La acondroplasia, la causa genética más frecuente de talla baja desproporcionada, puede generar complicaciones médicas, limitaciones funcionales y repercusiones psicosociales. Aunque existen tratamientos farmacológicos, varias de las opciones disponibles requieren inyecciones diarias o semanales, lo que puede representar una dificultad especialmente importante durante la infancia.
Un ensayo clínico fase 3 evaluó el efecto de infigratinib, un tratamiento oral administrado una vez al día, en 114 niños de entre 3 y 17 años con acondroplasia. De ellos, 75 recibieron el medicamento y 39 placebo. Después de 52 semanas, los niños tratados con infigratinib presentaron un aumento significativamente mayor del crecimiento desde el inicio del estudio en comparación con el grupo placebo.
Los resultados, publicados en junio en The New England Journal of Medicine, respaldan el potencial de esta estrategia para mejorar el crecimiento longitudinal de los huesos en niños con acondroplasia. El mecanismo terapéutico resulta especialmente relevante porque la enfermedad está relacionada con alteraciones en la señalización del receptor 3 del factor de crecimiento de fibroblastos (FGFR3), que afecta el desarrollo normal del cartílago y el hueso.
Para el Dr. Isidro B. Salusky, profesor distinguido de Pediatría de la David Geffen School of Medicine at UCLA y autor de un editorial publicado en NEJM, la disponibilidad oral del tratamiento podría representar una ventaja particularmente importante en pacientes pequeños. El especialista destacó que los primeros años de vida podrían ofrecer una ventana relevante para intervenir farmacológicamente sobre el crecimiento.

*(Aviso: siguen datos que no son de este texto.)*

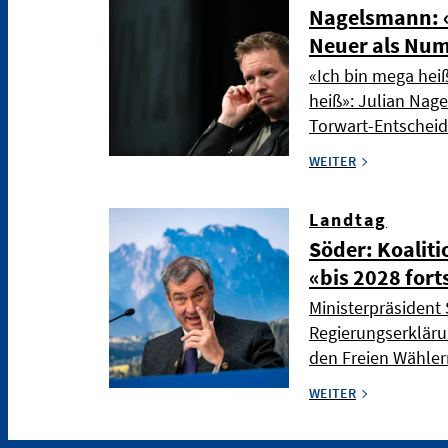
Nagelsmann: «
Neuer als Nu
«Ich bin mega hei
heiß»: Julian Nag
Torwart-Entschei
WEITER
Landtag
Söder: Koaliti
«bis 2028 fort
Ministerpräsident 
Regierungserkläru
den Freien Wählern
WEITER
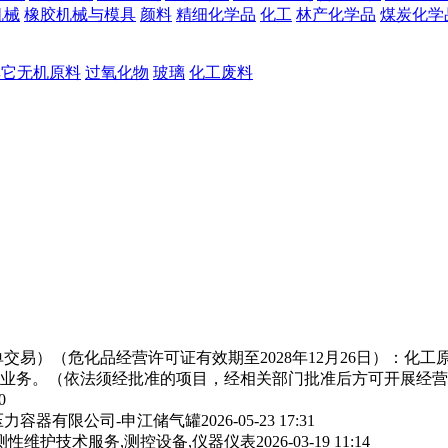
机械
橡胶机械与模具
颜料
精细化学品
化工
林产化学品
煤炭化学
其它无机原料
过氧化物
玻璃
化工废料
交易）（危化品经营许可证有效期至2028年12月26日）：化
业务。（依法须经批准的项目，经相关部门批准后方可开展经营
0
力容器有限公司-申江储气罐
2026-05-23 17:31
测性维护技术服务,测控设备,仪器仪表
2026-03-19 11:14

Además de responder a una necesidad terapéutica todavía importante, el estudio resalta el valor de desarrollar alternativas que puedan incorporarse con mayor facilidad al tratamiento pediátrico. La administración oral podría facilitar la intervención temprana y reducir la carga asociada con los tratamientos inyectables, aunque la selección de pacientes y el seguimiento clínico continúan siendo fundamentales.
Los hallazgos representan un avance prometedor, pero deben interpretarse dentro del contexto del estudio de 52 semanas. Será necesario determinar si el incremento observado en el crecimiento se mantiene a largo plazo y cómo se traduce en resultados funcionales y clínicos durante el desarrollo. La investigación también destaca la importancia de continuar evaluando tratamientos dirigidos para enfermedades genéticas poco frecuentes que afectan el crecimiento óseo.